Chinese court rejects Canadian's appeal of death sentence

On Tuesday, a Chinese court rejected a Canadian drug dealer’s death sentence appeal. This was expected as China is one of the strictest countries in the world when it comes to executions. However, there were extraneous factors included in the decision by the Chinese.

Canada detained a Chinese executive of Huawei, a massive technology conglomerate. Canada is showing no signs that he will be released, so this sentence is a message from China. If Canada would have released the executive, the drug dealer’s appeal may have been answered.

Details of the Rejection

The Canadian drug dealer detained in China, Robert Schellenberg, was initially sentenced to 15 years in prison. He was convicted of smuggling 222 kg or 448 pounds of methamphetamine into the country.

Things took a turn for the worst for Schellenberg after the December 1, 2018, arrest of Meng Wanzhou. The United States and Canada teamed up to detain Wanzhou because it was believed that he was dealing with Iran.

Additionally, two other Canadians have been arrested in China since Wanzhou was detained. A former Canadian diplomat and entrepreneur were arrested for spying charges. The Chinese said they would be released if Canada followed suit with Wanzhou.
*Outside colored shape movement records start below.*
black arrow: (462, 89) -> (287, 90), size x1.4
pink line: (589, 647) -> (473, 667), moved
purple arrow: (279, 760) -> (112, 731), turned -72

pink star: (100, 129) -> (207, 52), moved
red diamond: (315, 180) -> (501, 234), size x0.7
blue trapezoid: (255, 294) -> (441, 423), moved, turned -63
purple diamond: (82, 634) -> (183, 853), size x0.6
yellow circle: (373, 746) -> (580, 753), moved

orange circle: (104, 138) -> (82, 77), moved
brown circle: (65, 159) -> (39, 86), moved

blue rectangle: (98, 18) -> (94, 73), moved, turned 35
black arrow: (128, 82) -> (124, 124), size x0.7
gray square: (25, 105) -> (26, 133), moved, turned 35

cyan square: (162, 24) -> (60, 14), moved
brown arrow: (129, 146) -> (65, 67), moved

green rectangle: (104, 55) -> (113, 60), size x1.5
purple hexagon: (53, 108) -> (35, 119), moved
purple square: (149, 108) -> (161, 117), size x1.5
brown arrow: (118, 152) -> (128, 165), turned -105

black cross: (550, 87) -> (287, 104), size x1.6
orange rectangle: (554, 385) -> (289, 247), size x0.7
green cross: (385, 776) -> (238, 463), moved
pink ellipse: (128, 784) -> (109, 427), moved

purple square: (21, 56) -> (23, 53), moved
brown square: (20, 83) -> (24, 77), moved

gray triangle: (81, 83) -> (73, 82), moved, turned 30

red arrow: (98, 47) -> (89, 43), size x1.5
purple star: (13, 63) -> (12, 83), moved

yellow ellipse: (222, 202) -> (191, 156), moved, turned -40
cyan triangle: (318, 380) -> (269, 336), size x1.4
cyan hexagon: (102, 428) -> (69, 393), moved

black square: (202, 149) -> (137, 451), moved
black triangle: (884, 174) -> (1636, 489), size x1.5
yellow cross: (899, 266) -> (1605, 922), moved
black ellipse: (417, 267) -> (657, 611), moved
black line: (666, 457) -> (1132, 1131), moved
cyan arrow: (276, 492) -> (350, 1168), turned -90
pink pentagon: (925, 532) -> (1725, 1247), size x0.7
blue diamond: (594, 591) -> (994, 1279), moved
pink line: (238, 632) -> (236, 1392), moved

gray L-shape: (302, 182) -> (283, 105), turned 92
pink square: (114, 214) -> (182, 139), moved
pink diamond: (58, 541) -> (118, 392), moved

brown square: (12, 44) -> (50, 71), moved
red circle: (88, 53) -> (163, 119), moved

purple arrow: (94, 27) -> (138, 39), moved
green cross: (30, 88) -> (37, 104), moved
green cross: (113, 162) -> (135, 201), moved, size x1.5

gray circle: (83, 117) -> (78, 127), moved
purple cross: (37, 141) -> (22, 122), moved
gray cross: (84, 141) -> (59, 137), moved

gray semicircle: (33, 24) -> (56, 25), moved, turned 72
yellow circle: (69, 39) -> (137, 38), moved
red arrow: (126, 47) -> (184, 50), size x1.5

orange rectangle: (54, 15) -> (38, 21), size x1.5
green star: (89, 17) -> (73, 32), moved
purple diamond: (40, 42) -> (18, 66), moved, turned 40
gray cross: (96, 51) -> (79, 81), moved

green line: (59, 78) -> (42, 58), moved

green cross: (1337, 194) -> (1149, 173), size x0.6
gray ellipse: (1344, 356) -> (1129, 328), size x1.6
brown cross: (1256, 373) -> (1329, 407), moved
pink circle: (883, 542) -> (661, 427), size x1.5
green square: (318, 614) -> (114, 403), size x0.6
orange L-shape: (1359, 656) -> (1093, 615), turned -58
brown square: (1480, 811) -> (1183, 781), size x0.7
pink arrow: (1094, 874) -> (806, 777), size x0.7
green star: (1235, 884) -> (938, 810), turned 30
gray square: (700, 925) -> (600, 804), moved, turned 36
Although the Canadians have not budged, this could change with Schellenberg sentenced to death.

The Higher People’s Court of Liaoning Province rejected the plea not to be executed by Schellenberg. There seemed to be no judicial integrity in this case as the court did not reasonably explain how a 15-year sentence could be increased to the death penalty.

Yet, there is still a chance for Schellenberg not to receive the death penalty. Since the Chinese court rejected the case, it will now head to the nation’s highest court. Before an execution occurs, this is required by law, but the ruling is expected to stand unless Wanzhou is released.

Canadian Condemnation

The Canadians were quick to condemn China for its unjust ruling with Schellenberg. Dominic Barton, Canadian ambassador to Beijing, spoke after the verdict was announced.

He said, “We condemn the verdict in the strongest possible terms and call on China to grant Robert clemency. The penalty is cruel and inhumane. His retrial and subsequent sentence were arbitrary.”

Barton attended the trial to support Schellenberg in the city of Shenyang. The other case that the Canadians have criticized is the arrest of Michael Kovrig and Michael Spavor. These two were arrested in December 2018 as a way to pressure the country into releasing Wanzhou.

The cases in China with these two, Schellenberg, and Wanzhou are all mixing. These rulings will affect each other, so both nations are paying close attention to the courts. A Canadian court will hear the final arguments in the next few weeks for Wanzhou’s case.

Wanzhou has been under house arrest in Vancouver since being detained. Things could be worse for Wanzhou, but the Chinese want him released and sent home. Nevertheless, this is unlikely to happen as many countries are turning against China. More information will unravel in the coming weeks, which will determine the final outcomes of these trials.